CA AG’s investigation includes a focus on businesses that failed to process consumers’ privacy requests submitted through authorized agents
California Attorney General Rob Bonta recently announced an investigative sweep, sending letters to businesses with mobile apps that may be failing to comply with the California Consumer Privacy Act (CCPA). This announcement included a focus on businesses that failed to process consumer requests submitted through authorized agents, including Permission Slip, an experimental authorized agent created by Consumer Reports.
Consumer Reports and other groups have been working to advance privacy laws in states such as California to protect the data of consumers. However CR’s research shows that companies’ approaches to data privacy can be confusing, inconsistent, and difficult to navigate. The CCPA anticipated these challenges and built in a provision for authorized agents that could help consumers exercise their data rights by serving as an intermediary between consumers and companies. Under the law, consumers can enlist an individual or institution to be their authorized agent and make data requests on their behalf, such as opting out of information sharing or deleting their personal data.
Since then, many intermediaries have entered the market, and many consumers have chosen to enroll an intermediary to help manage their data. One such intermediary is Permission Slip by Consumer Reports, a mobile app that aims to make it easy for consumers to take control of the personal data companies have about them. CR made Permission Slip available in the iOS app store in November and plans to formally launch the service later this year, when it will also be available on the Play Store for Android.
“We’re delighted to see the Attorney General’s office holding companies accountable to privacy laws that protect consumers,” said Ginny Fahs, Director of Product R&D, Innovation Lab at Consumer Reports. “In particular, the office’s attention to requests sent by authorized agents is significant. People often struggle to use their privacy rights, and enrolling an agent can help simplify the process. This is a win for consumers and for the privacy of their data.”
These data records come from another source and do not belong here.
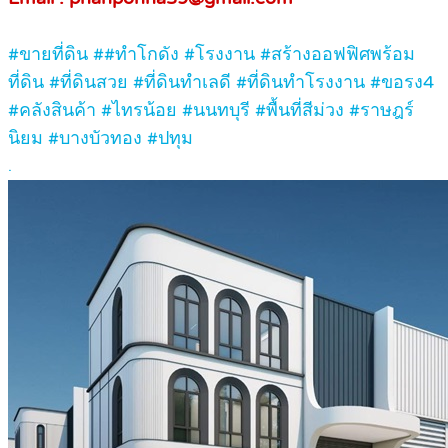
#ขายที่ดิน ##ทําโกดัง #โรงงาน #สร้างออฟฟิศพร้อม
ที่ดิน #ที่ดินสวย #ที่ดินทำเลดี #ที่ดินทำโรงงาน #ขอรง4
#คลังสินค้า #ไทรน้อย #นนทบุรี #พื้นที่สีม่วง #ราษฎร์
นิยม #บางบัวทอง #ปทุม
.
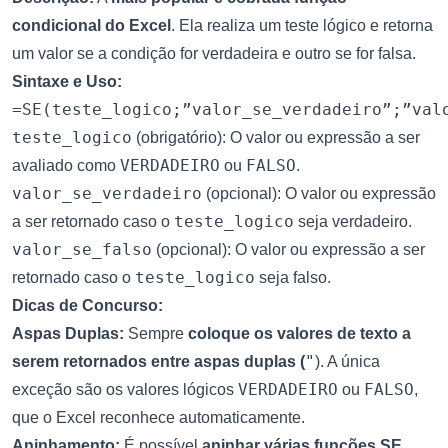
condicional do Excel
. Ela realiza um teste lógico e retorna
um valor se a condição for verdadeira e outro se for falsa.
Sintaxe e Uso:
=SE(teste_logico;”valor_se_verdadeiro”;”val
teste_logico
(obrigatório): O valor ou expressão a ser
VERDADEIRO
FALSO
avaliado como
ou
.
valor_se_verdadeiro
(opcional): O valor ou expressão
teste_logico
a ser retornado caso o
seja verdadeiro.
valor_se_falso
(opcional): O valor ou expressão a ser
teste_logico
retornado caso o
seja falso.
Dicas de Concurso:
Aspas Duplas:
Sempre
coloque os valores de texto a
"
serem retornados entre aspas duplas (
). A única
VERDADEIRO
FALSO
exceção são os valores lógicos
ou
,
que o Excel reconhece automaticamente.
Aninhamento:
É possível
aninhar várias funções SE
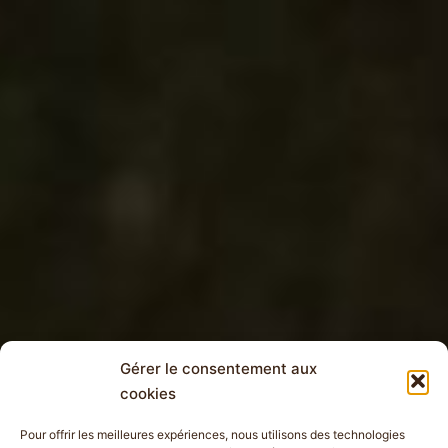
Gérer le consentement aux
cookies
Pour offrir les meilleures expériences, nous utilisons des technologies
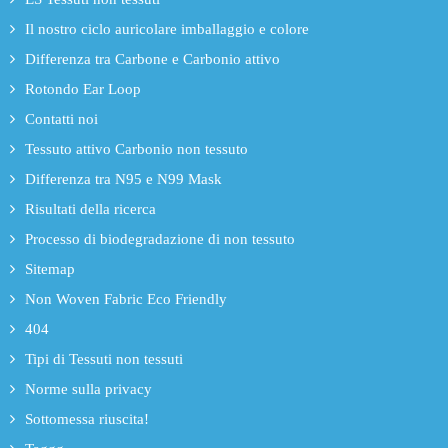
Il nostro ciclo auricolare imballaggio e colore
Differenza tra Carbone e Carbonio attivo
Rotondo Ear Loop
Contatti noi
Tessuto attivo Carbonio non tessuto
Differenza tra N95 e N99 Mask
Risultati della ricerca
Processo di biodegradazione di non tessuto
Sitemap
Non Woven Fabric Eco Friendly
404
Tipi di Tessuti non tessuti
Norme sulla privacy
Sottomessa riuscita!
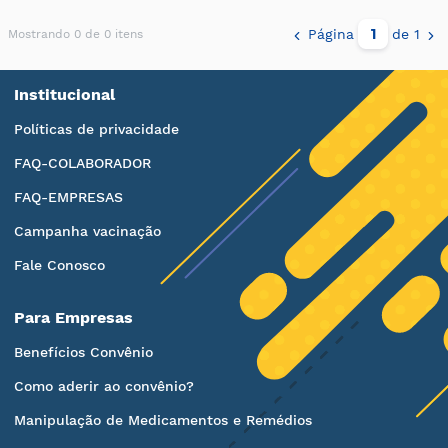
Página
de 1
Mostrando 0 de 0 itens
Institucional
Políticas de privacidade
FAQ-COLABORADOR
FAQ-EMPRESAS
Campanha vacinação
Fale Conosco
Para Empresas
Benefícios Convênio
Como aderir ao convênio?
Manipulação de Medicamentos e Remédios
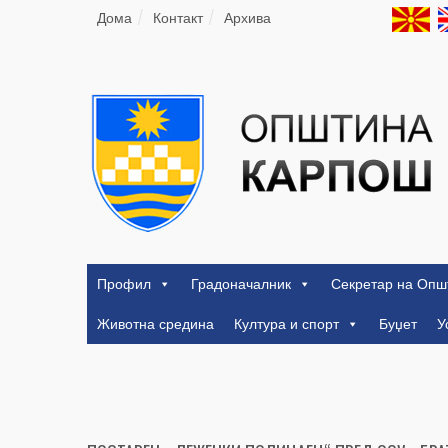
Дома
Контакт
Архива
Профил
Градоначалник
Секретар на Опш
Животна средина
Култура и спорт
Буџет
У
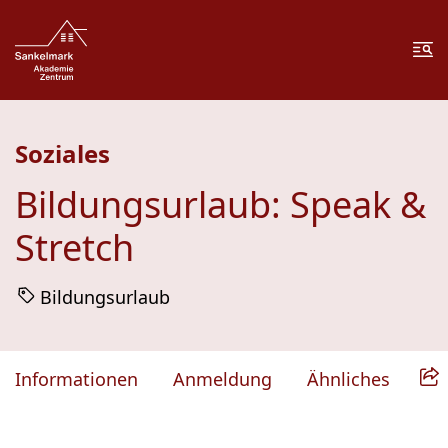
Zum Inhalt springen
Zur Fußzeile springen
Me
Soziales
Bildungsurlaub: Speak &
Stretch
Bildungsurlaub
Informationen
Anmeldung
Ähnliches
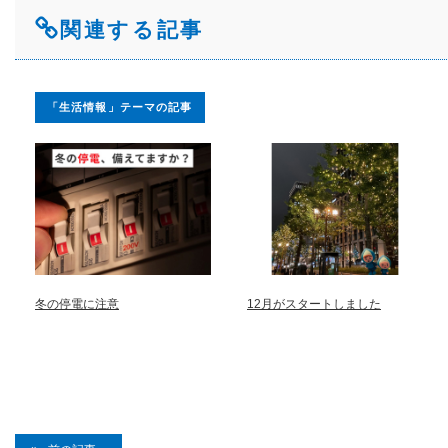
関連する記事
「生活情報」テーマの記事
冬の停電に注意
12月がスタートしました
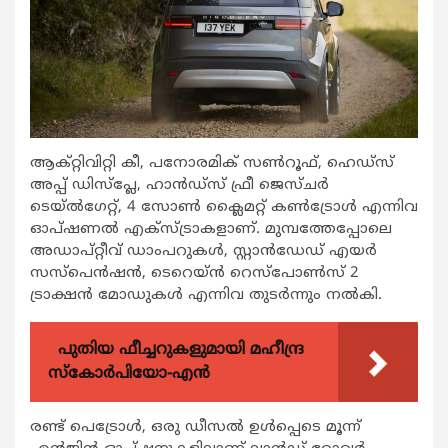
ആക്റ്റിവിറ്റി കീ, പനോരമിക് സൺറൂഫ്, ഹെഡ്സ്
അപ്പ് ഡിസ്പ്ലേ, ഹാൻഡ്സ് ഫ്രീ ജെസ്ചർ
ടെയ്ൽഗേറ്റ്, 4 സോൺ ക്ലൈമറ്റ് കൺട്രോൾ എന്നിവ
ഓപ്ഷണൽ എക്സ്ട്രാകളാണ്. മുമ്പത്തേപ്പോലെ
അഡാപ്‌റ്റീവ് ഡാംപറുകൾ, സ്റ്റാൻഡേഡ് എയർ
സസ്പെൻഷൻ, ടെറെയ്ൻ റെസ്പോൺസ് 2
ട്രാക്ഷൻ മോഡുകൾ എന്നിവ തുടർന്നും നൽകി.
പുതിയ ഫീച്ചറുകളുമായി മഹീന്ദ്ര
സ്കോർപിയോ-എൻ
രണ്ട് പെട്രോൾ, ഒരു ഡീസൽ ഉൾപ്പെടെ മൂന്ന്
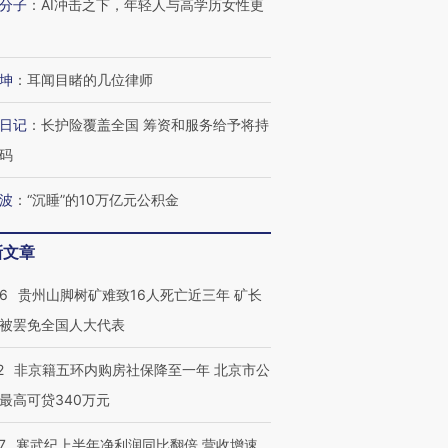
分子
：
AI冲击之下，年轻人与高学历女性更
检体内含3种
度Z世代 用街头抗争将教
机”？难民潮撕裂西班牙
秘鲁纳斯
育部长拱下台
飞地休达
13人遇难
坤
：
耳闻目睹的几位律师
日记
：
长护险覆盖全国 筹资和服务给予将持
进第四届链博
【商旅对话】华住集团
码
技“链”接产
【特别呈现】寻找100种
CFO：不靠规模取胜，华
【特别呈
有意思的生活方式·第三对
住三大增长引擎是什么？
有意思的
波
：
“沉睡”的10万亿元公积金
新文章
36
贵州山脚树矿难致16人死亡近三年 矿长
被罢免全国人大代表
2
非京籍五环内购房社保降至一年 北京市公
最高可贷340万元
7
寒武纪上半年净利润同比翻倍 营收增速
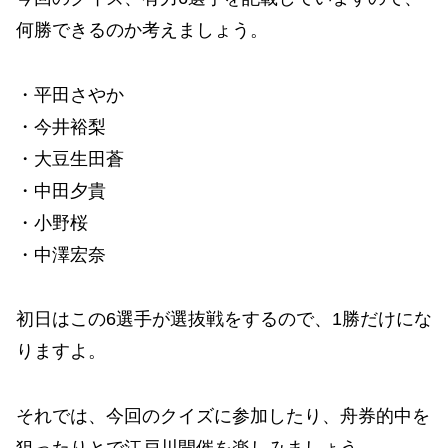
何勝できるのか考えましょう。
・平田さやか
・今井裕梨
・大豆生田蒼
・中田夕貴
・小野桜
・中澤宏奈
初日はこの6選手が選抜戦をするので、1勝だけにな
りますよ。
それでは、今回のクイズに参加したり、舟券的中を
狙ったりとで江戸川開催を楽しみましょう。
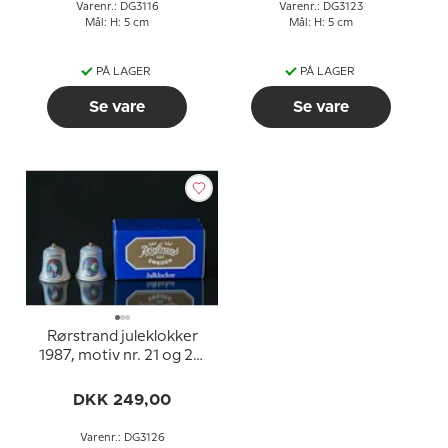
Varenr.: DG3116
Varenr.: DG3123
Mål: H: 5 cm
Mål: H: 5 cm
PÅ LAGER
PÅ LAGER
Se vare
Se vare
Rørstrand juleklokker
1987, motiv nr. 21 og 22,
sæt med 2 stk.
DKK 249,00
Varenr.: DG3126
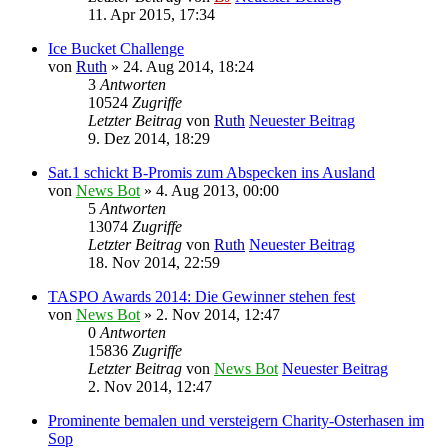
11. Apr 2015, 17:34
Ice Bucket Challenge
von
Ruth
» 24. Aug 2014, 18:24
3
Antworten
10524
Zugriffe
Letzter Beitrag
von
Ruth
Neuester Beitrag
9. Dez 2014, 18:29
Sat.1 schickt B-Promis zum Abspecken ins Ausland
von
News Bot
» 4. Aug 2013, 00:00
5
Antworten
13074
Zugriffe
Letzter Beitrag
von
Ruth
Neuester Beitrag
18. Nov 2014, 22:59
TASPO Awards 2014: Die Gewinner stehen fest
von
News Bot
» 2. Nov 2014, 12:47
0
Antworten
15836
Zugriffe
Letzter Beitrag
von
News Bot
Neuester Beitrag
2. Nov 2014, 12:47
Prominente bemalen und versteigern Charity-Osterhasen im
Sop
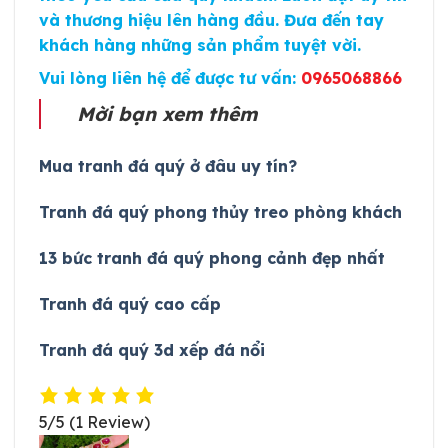
và thương hiệu lên hàng đầu. Đưa đến tay
khách hàng những sản phẩm tuyệt vời.
Vui lòng liên hệ để được tư vấn:
0965068866
Mời bạn xem thêm
Mua tranh đá quý ở đâu uy tín?
Tranh đá quý phong thủy treo phòng khách
13 bức tranh đá quý phong cảnh đẹp nhất
Tranh đá quý cao cấp
Tranh đá quý 3d xếp đá nổi
5/5
(1 Review)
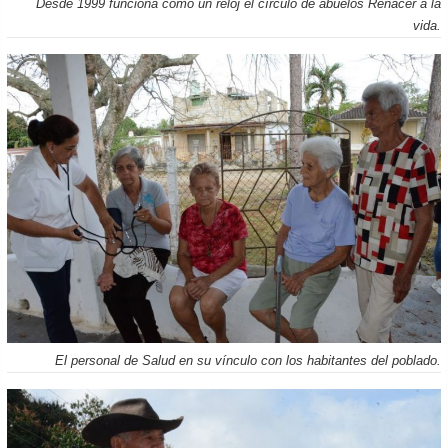
Desde 1999 funciona como un reloj el círculo de abuelos Renacer a la
vida.
El personal de Salud en su vínculo con los habitantes del poblado.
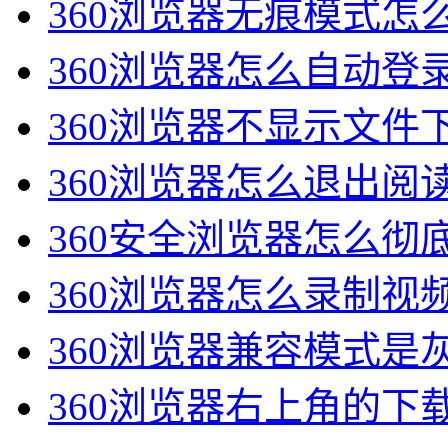
360浏览器无痕模式怎么
360浏览器怎么自动登录
360浏览器不显示文件下
360浏览器怎么退出阅读
360安全浏览器怎么彻底
360浏览器怎么录制视频
360浏览器兼容模式是灰
360浏览器右上角的下载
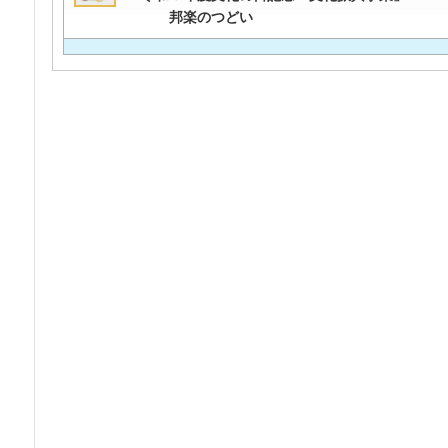
邦楽のつどい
In addition to Permission Slip, CR has been incubating a new open standard for data rights with industry called the Data Rights Protocol. The protocol is being co-developed by a consortium of Consumer Reports and nine organizations across marketplace roles: authorized agents, b2b privacy infrastructure provider companies, and businesses that need to comply with CCPA. The protocol and the app are the latest efforts by CR to elevate digital rights.